Notes on Relational Algebra
Overview
- Relational algebra and relational calculus are formal languages associated with the relational model. Informally, relational algebra is a (high-level) procedural language and relational calculus a nonprocedural language. However, formally both are equivalent to one another.
- Relational algebra operations work on one or more relations to define another relation without changing the original relations. Any operation on relations produces a relation. This is why we call this an algebra
- A basic expression in the relational algebra consists of either a relation in the database or a constant relation
- Both operands and results are relations, so output from one operation can become input to another operation.
- Composition of relational algebra operations: Allows expressions to be nested, just as in arithmetic.
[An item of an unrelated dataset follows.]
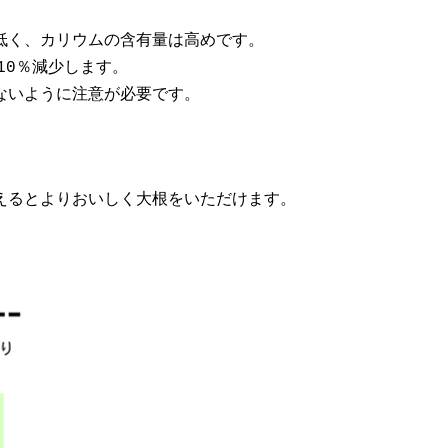
低く、カリウムの含有量は高めです。
10％減少します。
ないように注意が必要です。
えるとよりおいしく大根をいただけます。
This property is called closure.
- Relational model is set-based (no duplicate tuples)
- RA is not universal. It is impossible in relational algebra (or standard SQL) to compute the relation Answer(Ancestor, Descendant), e.g., traverse through a graph
- Many relational databases use relational algebra operations for representing execution plans. Relatively easy to manipulate for query optimization
Operations
Basic Operations
- Each operation takes one or two relations as input. Produces another relation as output
- Selection: a subset of rows. Sigma(predicate, R). Unary
- Projection: a subset of columns. Pi(col1, … colN, R). Unary
- Result of PROJECT operation is a set of distinct tuples, i.e., maps to a DISTINCT in SQL
- Cartesian product (X)
- Union
-
Set Difference: R - S => items in R but not S. R and S must be union-compatible.
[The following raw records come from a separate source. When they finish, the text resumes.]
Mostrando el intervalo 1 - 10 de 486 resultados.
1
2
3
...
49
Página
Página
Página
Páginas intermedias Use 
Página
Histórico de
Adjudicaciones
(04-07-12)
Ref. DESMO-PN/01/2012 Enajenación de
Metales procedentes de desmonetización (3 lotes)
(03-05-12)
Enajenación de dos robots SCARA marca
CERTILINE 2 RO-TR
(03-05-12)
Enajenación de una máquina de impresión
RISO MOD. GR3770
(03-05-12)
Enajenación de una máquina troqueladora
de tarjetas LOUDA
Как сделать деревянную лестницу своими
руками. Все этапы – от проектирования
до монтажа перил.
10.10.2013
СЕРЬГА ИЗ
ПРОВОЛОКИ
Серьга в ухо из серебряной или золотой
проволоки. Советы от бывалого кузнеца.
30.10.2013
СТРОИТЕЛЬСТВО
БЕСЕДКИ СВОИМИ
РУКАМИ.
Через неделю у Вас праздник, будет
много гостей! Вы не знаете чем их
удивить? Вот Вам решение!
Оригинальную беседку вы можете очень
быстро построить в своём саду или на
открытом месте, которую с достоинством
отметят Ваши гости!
- Intersection: R - (R - S)
- Division: Defines a relation over the attributes C that consists of set of tuples from R that match combination of every tuple in S. Binary, similar to join
- Unary RENAME operator: Sometimes we want to be able to give names to intermediate results of relational algebra operations
Join
- Equivalent to performing a Selection, using join predicate as selection formula, over Cartesian product of the two operand relations.
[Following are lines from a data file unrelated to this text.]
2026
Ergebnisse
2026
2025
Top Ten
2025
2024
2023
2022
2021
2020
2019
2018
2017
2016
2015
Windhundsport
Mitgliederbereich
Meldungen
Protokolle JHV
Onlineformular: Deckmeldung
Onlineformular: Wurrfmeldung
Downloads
- One of the most difficult operations to implement efficiently in an RDBMS and one reason why RDBMSs have intrinsic performance problems.
- Inner join/Theta join: Defines a relation that contains tuples satisfying the predicate F from the Cartesian product of R and S
- Can rewrite Theta join using basic Selection and Cartesian product operations.
- If predicate F contains only equality (=), the term Equijoin is used.
- Natural join: An Equijoin of the two relations R and S over all common attributes x. One occurrence of each common attribute is eliminated from the result.
- No join condition
- Equijoin on attributes having identical names followed by projection to remove duplicate (superfluous) attributes
- Often attribute(s) in foreign keys have identical name(s) to the corresponding primary keys
- Outer join
- Semi join: Defines a relation that contains the tuples of R that participate in the join of R with S.
- Can rewrite Semijoin using Projection and Join
- To push a projection operation inside a join requires that the result of the projection contain the attributes used in the join.
Aggregate Functions & Grouping
- F(grouping attributes, funciton list, R)
- grouping attributes are attributes of R
- function list is a list of (function, attribute) pairs
- If no renaming occurs, the attributes of the resulting relation are named by concatenating the name of the function and the attribute.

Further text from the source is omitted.